Esto no es más que un corto paseo, rodeado de cadáveres, diseccionando cuerpos, durmiendo, soñando, follando en una fría morgue. Y cuando despertemos ¿qué pasará cuándo despertemos? Nada, ya no estaremos aquí.
La diferencia entre la vida y la muerte es la verticalidad y la horizontalidad, el cuerpo y el humus, el ser esto (poco) o el no ser nada. Y ¿qué es ese poco que somos?
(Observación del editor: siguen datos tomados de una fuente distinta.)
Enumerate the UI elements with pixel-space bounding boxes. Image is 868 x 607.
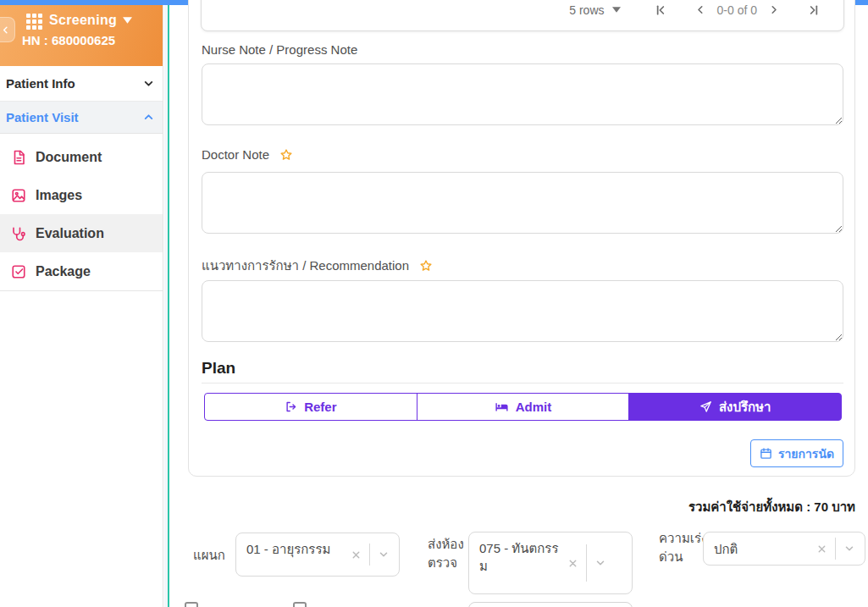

Una capacidad, la capacidad de elegir. Mientras vivimos tenemos el poder de elegir, cuando fallecemos es la naturaleza la que elige por nosotros; entramos a formar parte de un proceso de descomposición que poco o nada tiene que ver con nuestros deseos, es absurdo oponer resistencia, pues la resistencia es un atributo que pertenece al mundo de los vivos.
Y sin embargo aún estando vivos, aún permaneciendo en pie, son muchas las veces en las que dejamos que sean otros los que elijan por nosotros, compramos deseos ajenos, acatamos pasivamente las órdenes que vienen de entidades autoproclamadas superiores. En una frase: sin elección, sin deseos propios y sin resistencia mortificamos nuestro cuerpo, zombificamos nuestra propia existencia, sonreimos incapaces de ver, escondida detrás de un trocito de carne, nuestra propia calavera: el futuro.
Al final del camino está la muerte, todo lo que nos sucede nos sucede de camino. ¿Cómo renunciar entonces a disfrutar de este corto paseo?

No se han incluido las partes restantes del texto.